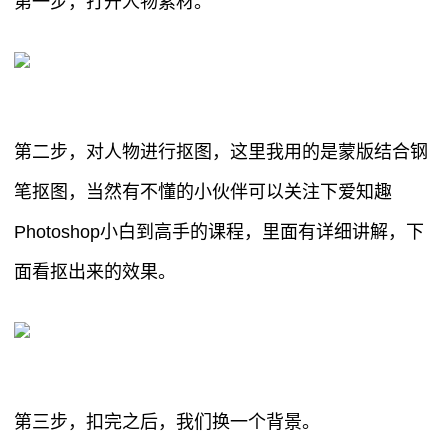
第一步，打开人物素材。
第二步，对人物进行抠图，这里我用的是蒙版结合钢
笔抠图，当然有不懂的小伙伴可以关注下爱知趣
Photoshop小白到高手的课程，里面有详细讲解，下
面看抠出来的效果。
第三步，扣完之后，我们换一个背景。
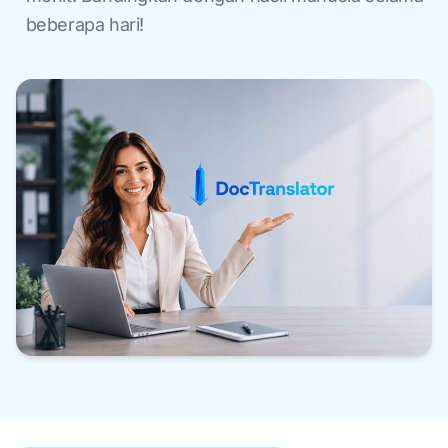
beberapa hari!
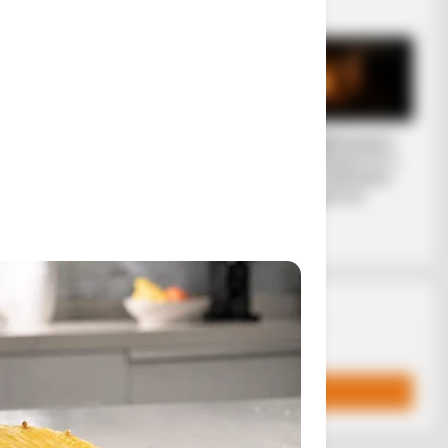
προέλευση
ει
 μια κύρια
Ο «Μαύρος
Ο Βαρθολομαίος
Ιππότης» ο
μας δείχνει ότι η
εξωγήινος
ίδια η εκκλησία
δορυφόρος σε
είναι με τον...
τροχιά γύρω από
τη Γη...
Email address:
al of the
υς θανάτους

-=-=-

All of the data should come back exactly as written, but without pictures.

*Response area*
第一步，打开人物素材。
第二步，对人物进行抠图，这里我用的是蒙版结合钢
笔抠图，当然有不懂的小伙伴可以关注下爱知趣
Photoshop小白到高手的课程，里面有详细讲解，下
面看抠出来的效果。
第三步，扣完之后，我们换一个背景。
beberapa hari!
προέλευση
ει
 μια κύρια
Ο «Μαύρος
Ο Βαρθολομαίος
Ιππότης» ο
μας δείχνει ότι η
εξωγήινος
ίδια η εκκλησία
δορυφόρος σε
είναι με τον...
τροχιά γύρω από
τη Γη...
Email address:
al of the
υς θανάτους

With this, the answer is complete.